Les coques remplies de mousse isolante ont ainsi été installées sur tous les profilés aluminium intérieurs des surfaces vitrées, y compris sur les parcloses.

L’entreprise se tourne vers le marché français

En associant ainsi la possibilité d’offrir aux bâtiments une toute nouvelle esthétique correspondant à des critères plus actuels et une nette amélioration de l’isolation thermique, de l’isolation acoustique et de l’étanchéité des bâtiments, le tout avec des travaux peu contraignants et peu coûteux, le produit développé par la PME allemande est une solution qui mérite d’être considérée : il facilite la location, permet de réaliser des économies d’énergie et d’atteindre un ROI en seulement six à dix ans. Une période d’amortissement de seulement cinq à sept ans est également possible pour les bâtiments équipés de systèmes de climatisation, dont la consommation énergétique grimpe en été en partie à cause du réchauffement des profilés en aluminium.
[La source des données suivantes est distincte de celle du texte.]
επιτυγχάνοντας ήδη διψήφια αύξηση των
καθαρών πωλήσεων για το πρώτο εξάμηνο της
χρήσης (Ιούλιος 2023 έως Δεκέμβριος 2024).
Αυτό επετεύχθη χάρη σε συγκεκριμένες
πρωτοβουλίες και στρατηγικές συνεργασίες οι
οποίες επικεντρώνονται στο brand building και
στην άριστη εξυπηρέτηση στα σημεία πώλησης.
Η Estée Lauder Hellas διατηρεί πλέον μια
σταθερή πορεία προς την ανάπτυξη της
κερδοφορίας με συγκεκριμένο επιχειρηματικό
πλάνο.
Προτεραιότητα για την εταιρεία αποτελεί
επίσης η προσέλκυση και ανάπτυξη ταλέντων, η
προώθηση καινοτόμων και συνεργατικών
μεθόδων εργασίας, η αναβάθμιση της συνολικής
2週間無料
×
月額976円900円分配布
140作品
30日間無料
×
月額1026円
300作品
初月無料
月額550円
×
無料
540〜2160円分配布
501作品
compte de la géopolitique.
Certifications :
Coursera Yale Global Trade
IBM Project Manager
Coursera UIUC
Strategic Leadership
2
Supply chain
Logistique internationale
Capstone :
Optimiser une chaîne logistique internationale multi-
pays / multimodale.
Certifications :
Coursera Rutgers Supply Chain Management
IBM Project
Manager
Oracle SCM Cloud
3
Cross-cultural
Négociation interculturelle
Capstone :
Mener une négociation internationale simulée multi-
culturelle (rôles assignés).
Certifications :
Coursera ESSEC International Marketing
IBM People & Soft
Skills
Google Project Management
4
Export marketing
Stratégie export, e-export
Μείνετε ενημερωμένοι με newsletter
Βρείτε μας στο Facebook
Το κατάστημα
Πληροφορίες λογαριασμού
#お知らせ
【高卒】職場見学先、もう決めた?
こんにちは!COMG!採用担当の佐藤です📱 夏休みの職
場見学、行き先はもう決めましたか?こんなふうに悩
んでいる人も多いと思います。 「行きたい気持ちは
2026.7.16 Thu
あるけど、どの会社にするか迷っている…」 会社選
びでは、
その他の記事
À noter que le coût total de la réalisation d’une rénovation thermique à l’aide de cette technique atteint seulement de 35 à 60 % des coûts associés à une rénovation impliquant l’échange des éléments de façade.
« Si en Allemagne, Aluthermic a déjà fait ses preuves et son produit continue à assurer ses fonctions de façon efficace, même après plusieurs années, poursuit Anselm Lischka, nous comptons maintenant nous lancer à l’assaut d’autres marchés européens. Nos cibles privilégiées ? Les locaux commerciaux en Suisse, en Autriche et en France », conclut le dirigeant d’Aluthermic.